Da stand ich am Hauptbahnhof in Hannover und wartete auf die Regionalbahn nach Hause. Die Bahn fuhr ein. Die Menschentrauben bewegten sie auf die Türen zu. Auch eine Polizistin war darunter. Ich hatte sie vorher nicht gesehen. Doch nun stieg ich in den Wagen ein, in den auch sie einstieg.
Als ich drin saß, fragte ich mich: Warum hast du das so gemacht? Was hat dich geleitet? Und ich musste mir selbsteingestehen: Es war das Gefühl „So bin ich vielleicht sicherer. Wenn was passiert. Wenn dann die Polizei in der Nähe ist.“
Schlag auf Schlag lösen die Bilder sich ab zur Zeit. Von Schrecken und Tod und Tränen und Blut. Es ist überall Ferienzeit, wir haben Sommer. Und in der Zeitung las ich - es ist der „Summer of Hate“, der Sommer des Hasses. Gewalt folgt auf Gewalt folgt auf Gewalt folgt Gewalt.

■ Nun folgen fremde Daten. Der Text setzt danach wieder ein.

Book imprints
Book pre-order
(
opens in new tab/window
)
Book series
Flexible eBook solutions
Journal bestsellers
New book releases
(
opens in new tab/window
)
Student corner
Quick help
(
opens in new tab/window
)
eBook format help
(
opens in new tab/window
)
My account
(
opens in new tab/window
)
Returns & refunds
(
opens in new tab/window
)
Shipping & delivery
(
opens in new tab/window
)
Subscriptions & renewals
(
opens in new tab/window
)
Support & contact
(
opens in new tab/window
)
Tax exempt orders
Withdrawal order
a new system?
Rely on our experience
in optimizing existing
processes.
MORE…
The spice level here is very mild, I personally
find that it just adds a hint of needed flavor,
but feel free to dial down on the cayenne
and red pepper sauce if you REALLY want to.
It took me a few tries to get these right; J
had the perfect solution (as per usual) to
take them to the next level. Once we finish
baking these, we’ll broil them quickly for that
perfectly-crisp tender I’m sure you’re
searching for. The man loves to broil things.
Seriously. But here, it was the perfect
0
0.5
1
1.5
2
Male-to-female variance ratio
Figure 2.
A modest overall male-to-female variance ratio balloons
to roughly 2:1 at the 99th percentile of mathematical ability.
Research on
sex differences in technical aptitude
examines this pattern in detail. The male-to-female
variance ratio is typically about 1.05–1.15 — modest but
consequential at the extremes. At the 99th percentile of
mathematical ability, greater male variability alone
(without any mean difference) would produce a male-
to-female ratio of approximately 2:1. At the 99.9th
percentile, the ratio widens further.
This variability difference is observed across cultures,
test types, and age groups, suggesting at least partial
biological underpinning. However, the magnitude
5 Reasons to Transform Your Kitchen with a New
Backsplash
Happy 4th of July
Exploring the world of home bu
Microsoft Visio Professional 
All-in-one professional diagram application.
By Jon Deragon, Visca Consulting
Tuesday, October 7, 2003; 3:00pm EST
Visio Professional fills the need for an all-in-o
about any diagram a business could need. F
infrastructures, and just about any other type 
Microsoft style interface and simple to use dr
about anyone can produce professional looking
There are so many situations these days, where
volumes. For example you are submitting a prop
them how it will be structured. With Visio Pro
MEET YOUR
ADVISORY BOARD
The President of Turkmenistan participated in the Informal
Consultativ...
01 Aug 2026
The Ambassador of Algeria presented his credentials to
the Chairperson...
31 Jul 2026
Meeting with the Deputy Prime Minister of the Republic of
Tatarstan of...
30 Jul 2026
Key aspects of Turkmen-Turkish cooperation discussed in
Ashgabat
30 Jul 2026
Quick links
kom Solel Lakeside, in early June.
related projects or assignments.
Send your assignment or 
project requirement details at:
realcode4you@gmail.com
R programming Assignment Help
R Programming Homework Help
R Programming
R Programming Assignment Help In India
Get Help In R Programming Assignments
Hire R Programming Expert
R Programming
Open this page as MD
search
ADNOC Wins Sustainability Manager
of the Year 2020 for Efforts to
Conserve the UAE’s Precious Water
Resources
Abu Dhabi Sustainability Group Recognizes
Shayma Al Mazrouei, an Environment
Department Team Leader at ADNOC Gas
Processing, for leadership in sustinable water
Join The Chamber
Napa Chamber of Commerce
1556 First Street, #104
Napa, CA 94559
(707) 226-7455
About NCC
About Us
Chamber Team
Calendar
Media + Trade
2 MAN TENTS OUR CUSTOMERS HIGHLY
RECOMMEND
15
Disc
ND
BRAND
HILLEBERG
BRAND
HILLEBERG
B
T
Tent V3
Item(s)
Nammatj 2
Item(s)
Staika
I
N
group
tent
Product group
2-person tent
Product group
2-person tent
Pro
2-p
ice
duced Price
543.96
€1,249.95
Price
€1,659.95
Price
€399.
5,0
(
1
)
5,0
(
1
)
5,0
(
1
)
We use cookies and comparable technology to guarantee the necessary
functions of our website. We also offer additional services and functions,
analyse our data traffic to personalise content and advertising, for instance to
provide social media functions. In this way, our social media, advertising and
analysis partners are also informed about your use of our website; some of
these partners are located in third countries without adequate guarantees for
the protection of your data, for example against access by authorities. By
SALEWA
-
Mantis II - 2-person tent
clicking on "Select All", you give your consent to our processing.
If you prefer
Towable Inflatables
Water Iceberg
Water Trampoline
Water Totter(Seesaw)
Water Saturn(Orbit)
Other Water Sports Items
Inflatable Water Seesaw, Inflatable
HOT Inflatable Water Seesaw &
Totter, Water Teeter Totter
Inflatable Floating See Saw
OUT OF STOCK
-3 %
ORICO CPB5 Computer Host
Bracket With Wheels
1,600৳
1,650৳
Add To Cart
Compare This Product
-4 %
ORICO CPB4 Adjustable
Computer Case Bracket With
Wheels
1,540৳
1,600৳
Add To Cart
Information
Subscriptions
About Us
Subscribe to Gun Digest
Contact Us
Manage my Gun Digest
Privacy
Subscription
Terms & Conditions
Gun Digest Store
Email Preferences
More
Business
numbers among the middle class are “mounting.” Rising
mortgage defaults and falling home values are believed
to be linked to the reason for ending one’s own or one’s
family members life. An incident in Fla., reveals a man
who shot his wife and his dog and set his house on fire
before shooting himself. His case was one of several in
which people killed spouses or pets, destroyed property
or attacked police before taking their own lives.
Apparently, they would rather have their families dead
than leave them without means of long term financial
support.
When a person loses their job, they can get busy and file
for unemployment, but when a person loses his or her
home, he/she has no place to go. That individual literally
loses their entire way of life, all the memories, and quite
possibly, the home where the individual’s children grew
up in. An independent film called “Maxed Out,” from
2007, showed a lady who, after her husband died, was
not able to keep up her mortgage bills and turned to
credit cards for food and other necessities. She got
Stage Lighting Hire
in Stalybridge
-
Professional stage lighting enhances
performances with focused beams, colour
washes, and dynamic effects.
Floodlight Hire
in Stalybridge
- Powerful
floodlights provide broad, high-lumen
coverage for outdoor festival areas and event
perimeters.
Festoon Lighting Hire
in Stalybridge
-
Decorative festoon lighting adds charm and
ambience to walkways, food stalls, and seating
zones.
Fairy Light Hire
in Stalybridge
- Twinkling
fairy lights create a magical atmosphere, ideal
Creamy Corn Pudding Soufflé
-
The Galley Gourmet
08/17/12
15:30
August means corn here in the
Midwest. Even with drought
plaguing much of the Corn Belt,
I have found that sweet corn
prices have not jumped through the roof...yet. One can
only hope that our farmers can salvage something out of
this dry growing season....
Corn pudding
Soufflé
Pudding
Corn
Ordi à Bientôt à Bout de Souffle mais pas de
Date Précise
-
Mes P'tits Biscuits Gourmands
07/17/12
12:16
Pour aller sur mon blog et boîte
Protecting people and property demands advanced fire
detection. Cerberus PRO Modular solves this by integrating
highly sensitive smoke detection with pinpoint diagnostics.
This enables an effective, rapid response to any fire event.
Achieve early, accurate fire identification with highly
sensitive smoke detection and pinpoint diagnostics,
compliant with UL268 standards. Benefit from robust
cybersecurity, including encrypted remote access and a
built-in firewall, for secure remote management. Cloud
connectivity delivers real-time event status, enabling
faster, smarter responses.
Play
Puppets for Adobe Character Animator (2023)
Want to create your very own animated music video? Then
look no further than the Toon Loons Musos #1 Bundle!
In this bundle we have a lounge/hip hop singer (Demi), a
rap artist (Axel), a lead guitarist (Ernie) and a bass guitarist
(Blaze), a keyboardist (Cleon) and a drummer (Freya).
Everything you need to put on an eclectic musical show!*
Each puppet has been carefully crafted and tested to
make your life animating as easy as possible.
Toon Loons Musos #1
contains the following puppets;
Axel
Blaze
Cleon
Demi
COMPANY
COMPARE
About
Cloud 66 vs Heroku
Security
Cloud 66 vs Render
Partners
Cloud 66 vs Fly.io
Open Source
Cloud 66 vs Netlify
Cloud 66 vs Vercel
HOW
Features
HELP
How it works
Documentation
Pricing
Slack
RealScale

„Wo soll das noch hinführen?“ - „In so eine Welt kann ich doch keine Kinder setzen! Oder?“ Solche Stimmen höre ich. Und ich habe selbst manchmal Tränen in den Augen.
Auch wenn Faktenchecks erklären, die Wahrscheinlichkeit Opfer zu werden, ist gering – es werden Menschen Opfer.
Die Angst kommt näher. Und Menschen erzählen mir von ihrer Angst:
„Ich habe zwei Kinder. Ich meide jetzt Stadtzentren. Und auch zu Großveranstaltungen geh‘ ich nicht mehr.“ Sagt eine Frau in meiner Gemeinde zu mir. Nach München.
„Wenn ich jetzt jemanden sehe, der ausländisch aussieht und einen Rucksack trägt, dann hab‘ ich den Impuls, in die andere Richtung zu gehen.“ Sagt ein Mann zu mir. Nach Ansbach.
„Müssen wir uns jetzt schützen, wenn wir Gottesdienste feiern?“ Fragt ein Kollege. Nach der Ermordung des Priesters in Frankreich.
Angst greift um sich. Unsicherheit und Misstrauen lenken das Handeln.
Und das - schützt uns. Bis zu einem gewissen Grad.
Der Volksmund spricht nicht ohne Grund von „gesunder Vorsicht“ oder „gesundem Misstrauen.“ Bis zu einem bestimmten Punkt kann Angst schützen. Dies Gefühl liegt tief in uns. Seit Urzeiten. Damit wir leben. Überleben.
Aber wenn Angst und Vorurteile uns beherrschen, ist das gefährlich und lähmt.
Es braucht auch: Mut, den Mut, sich seines Verstandes zu bedienen.
Den wir haben.
Gott-gegeben.
Solchen Mut, der sich mit dem Verstand paart, nennt die Bibel „Besonnenheit“.
„Gott hat uns nicht gegeben den Geist der Furcht, sondern den (...) der Besonnenheit.“ Heißt es da.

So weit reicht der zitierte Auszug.